EXERCISE PROMPT ▸ In the listing below, the lines starting with the line with "may combine it" and going on through the line with "Group Execut" are to be reproduced exactly, and only those.

SUPPLIED DATA ▸
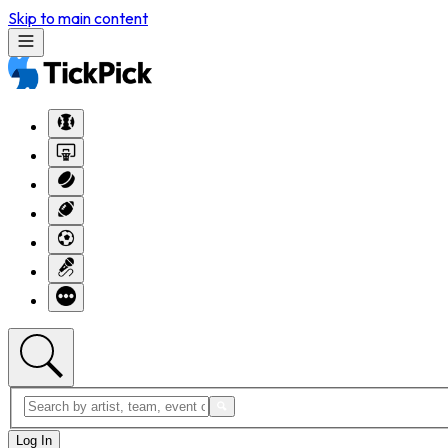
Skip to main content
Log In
---
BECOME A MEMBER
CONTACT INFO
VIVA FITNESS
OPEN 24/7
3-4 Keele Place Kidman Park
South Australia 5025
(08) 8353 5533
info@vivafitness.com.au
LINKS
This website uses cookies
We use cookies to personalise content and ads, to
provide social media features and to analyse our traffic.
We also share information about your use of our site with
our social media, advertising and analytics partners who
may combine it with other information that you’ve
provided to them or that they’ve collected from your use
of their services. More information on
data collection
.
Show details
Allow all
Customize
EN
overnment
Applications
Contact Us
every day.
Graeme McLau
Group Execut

ANSWER TO THE PROBLEM ▸
may combine it with other information that you’ve
provided to them or that they’ve collected from your use
of their services. More information on
data collection
.
Show details
Allow all
Customize
EN
overnment
Applications
Contact Us
every day.
Graeme McLau
Group Execut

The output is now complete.